*** Begin section ***

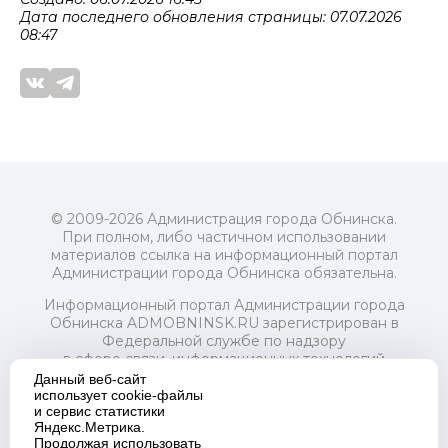
Дата последнего обновления страницы: 07.07.2026
08:47
© 2009-2026 Администрация города Обнинска.
При полном, либо частичном использовании
материалов ссылка на информационный портал
Администрации города Обнинска обязательна.
Информационный портал Администрации города
Обнинска ADMOBNINSK.RU зарегистрирован в
Федеральной службе по надзору
в сфере связи, информационных технологий
и массовых коммуникаций (Роскомнадзор) 24 июля
Данный веб-сайт
2018 года.
использует cookie-файлы
и сервис статистики
Свидетельство о регистрации Эл № ФС77-73321
Яндекс.Метрика.
Продолжая использовать
Учредитель: Администрация (исполнительно-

*** End section ***

Check each line above for the word "Администрация" and copy the ones that have it.

© 2009-2026 Администрация города Обнинска.
Учредитель: Администрация (исполнительно-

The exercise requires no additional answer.